From 1882 until 1891, when Hall was recalled by the SSJE to England, he served the Church of St. John the Evangelist, Boston. Hall became a naturalized American citizen in 1885. Hall's recall by the SSJE to England in the fall of 1891 was due partly on account of his action with regard to the election of Phillips Brooks as Bishop of Massachusetts. and partly because of differences of opinion as to the policy of the Society in America. Hall and Brooks were warm friends. The other part of the reason for the recall was because of differences of opinion as to the policy of the Society in America. However, Hall did not vote for Brooks. He merely signed the customary testimonial to his election and as a member of the Standing Committee of the Diocese voted that the election be confirmed. Hall said that he had vowed "obedience" as one of his three vows when he joined the Society, and whatever he might think of the wisdom or unwisdom of his superior, obey he would and did. Hall remained in England until he was elected bishop of Vermont.

==Bishop of Vermont==
On August 30, 1893, when Hall was elected Bishop of Vermont, the Cowley Fathers released him from all obligations to their Society. Having cut all ties with the Cowley Fathers, Hall was consecrated Fourth Bishop of Vermont in the St. Paul's Church, Burlington on February 2, 1894. He served in that capacity until his death.

On April 24, 1929, a diocesan memorial service for Bishop Charles Brent was held in St. Paul's Cathedral, Buffalo, with Hall as preacher.

==Death==
Hall, the bishop of Vermont and former member of the Society of Saint John the Evangelist, died on February 26, 1930, at Burlington, Vermont, in the 83rd year of his life and the 53rd year of his religious profession. He died having outlived two coadjutor bishops elected to succeed him. He is buried in Rock Point Cemetery at Burlington, Vermont.

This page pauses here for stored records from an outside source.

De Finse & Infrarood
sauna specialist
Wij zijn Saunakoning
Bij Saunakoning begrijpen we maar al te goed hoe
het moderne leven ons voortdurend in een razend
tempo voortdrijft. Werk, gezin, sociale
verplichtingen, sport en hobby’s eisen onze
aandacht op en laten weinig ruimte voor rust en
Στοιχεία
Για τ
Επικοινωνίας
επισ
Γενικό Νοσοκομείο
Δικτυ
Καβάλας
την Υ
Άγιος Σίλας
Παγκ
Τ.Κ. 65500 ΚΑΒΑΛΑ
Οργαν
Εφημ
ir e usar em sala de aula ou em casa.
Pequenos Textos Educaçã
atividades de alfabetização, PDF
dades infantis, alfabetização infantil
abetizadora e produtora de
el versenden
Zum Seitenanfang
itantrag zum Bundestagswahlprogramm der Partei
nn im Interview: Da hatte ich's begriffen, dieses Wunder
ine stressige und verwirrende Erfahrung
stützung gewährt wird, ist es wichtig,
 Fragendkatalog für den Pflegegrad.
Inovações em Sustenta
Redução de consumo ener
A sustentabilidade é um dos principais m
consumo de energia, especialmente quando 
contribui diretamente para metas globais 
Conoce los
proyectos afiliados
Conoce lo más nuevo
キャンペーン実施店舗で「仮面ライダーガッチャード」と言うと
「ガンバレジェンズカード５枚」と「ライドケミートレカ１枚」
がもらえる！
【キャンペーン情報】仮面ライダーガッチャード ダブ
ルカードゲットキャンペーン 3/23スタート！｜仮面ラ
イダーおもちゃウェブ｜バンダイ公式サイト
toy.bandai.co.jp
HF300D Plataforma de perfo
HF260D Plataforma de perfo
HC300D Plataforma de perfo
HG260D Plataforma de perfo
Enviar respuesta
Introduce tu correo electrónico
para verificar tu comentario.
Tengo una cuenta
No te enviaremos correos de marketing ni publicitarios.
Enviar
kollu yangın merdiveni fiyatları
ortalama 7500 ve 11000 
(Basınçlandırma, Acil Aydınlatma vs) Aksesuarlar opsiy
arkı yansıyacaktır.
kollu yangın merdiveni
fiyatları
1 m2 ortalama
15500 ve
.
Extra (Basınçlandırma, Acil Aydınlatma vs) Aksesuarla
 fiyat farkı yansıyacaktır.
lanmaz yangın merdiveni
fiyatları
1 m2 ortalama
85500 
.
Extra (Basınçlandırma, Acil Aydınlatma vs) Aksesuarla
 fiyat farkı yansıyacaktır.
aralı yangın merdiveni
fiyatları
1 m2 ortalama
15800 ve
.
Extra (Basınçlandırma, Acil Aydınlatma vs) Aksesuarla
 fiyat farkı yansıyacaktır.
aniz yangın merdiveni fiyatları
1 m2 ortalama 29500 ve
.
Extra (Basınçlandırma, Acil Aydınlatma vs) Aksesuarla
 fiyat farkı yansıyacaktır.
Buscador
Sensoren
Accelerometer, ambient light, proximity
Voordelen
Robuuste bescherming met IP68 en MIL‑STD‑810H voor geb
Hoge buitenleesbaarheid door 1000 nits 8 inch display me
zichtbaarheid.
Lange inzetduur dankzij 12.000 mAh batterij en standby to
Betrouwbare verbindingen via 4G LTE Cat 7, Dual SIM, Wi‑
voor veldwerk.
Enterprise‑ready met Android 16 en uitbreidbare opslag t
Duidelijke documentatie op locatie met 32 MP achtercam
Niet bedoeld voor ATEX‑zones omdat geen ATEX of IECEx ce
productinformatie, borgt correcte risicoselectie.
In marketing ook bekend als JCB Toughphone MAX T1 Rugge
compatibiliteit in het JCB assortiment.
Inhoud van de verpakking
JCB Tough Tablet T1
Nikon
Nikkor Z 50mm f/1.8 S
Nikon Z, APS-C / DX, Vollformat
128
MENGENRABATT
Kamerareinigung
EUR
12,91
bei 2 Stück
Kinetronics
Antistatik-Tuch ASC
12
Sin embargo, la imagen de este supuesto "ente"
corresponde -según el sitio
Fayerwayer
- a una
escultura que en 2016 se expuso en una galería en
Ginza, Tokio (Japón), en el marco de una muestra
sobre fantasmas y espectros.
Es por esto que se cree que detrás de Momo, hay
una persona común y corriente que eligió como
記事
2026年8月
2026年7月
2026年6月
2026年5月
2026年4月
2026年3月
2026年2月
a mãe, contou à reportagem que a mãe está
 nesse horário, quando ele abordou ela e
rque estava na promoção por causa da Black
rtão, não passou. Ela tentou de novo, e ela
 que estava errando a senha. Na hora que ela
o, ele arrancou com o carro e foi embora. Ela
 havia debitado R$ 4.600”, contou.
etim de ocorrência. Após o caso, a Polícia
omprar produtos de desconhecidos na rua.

After his death, his rochet was put on him with his episcopal ring and his pectoral cross. He was placed in his beautiful private chapel, built by grateful English friends to whom he had ministered.

==Works==
- Meditations on the Creed (1883).
- Confirmation.
- Christ's Temptation and Ours (Longmans, Green, and Company, 1896).
- Words from & to the Cross.
- The Example of the Passion: Five Meditations (1882).
- Meditations on the Lord's Prayer (1884).
- The Relations of Faith and Life.
- Christ's Temptation and Ours (1896).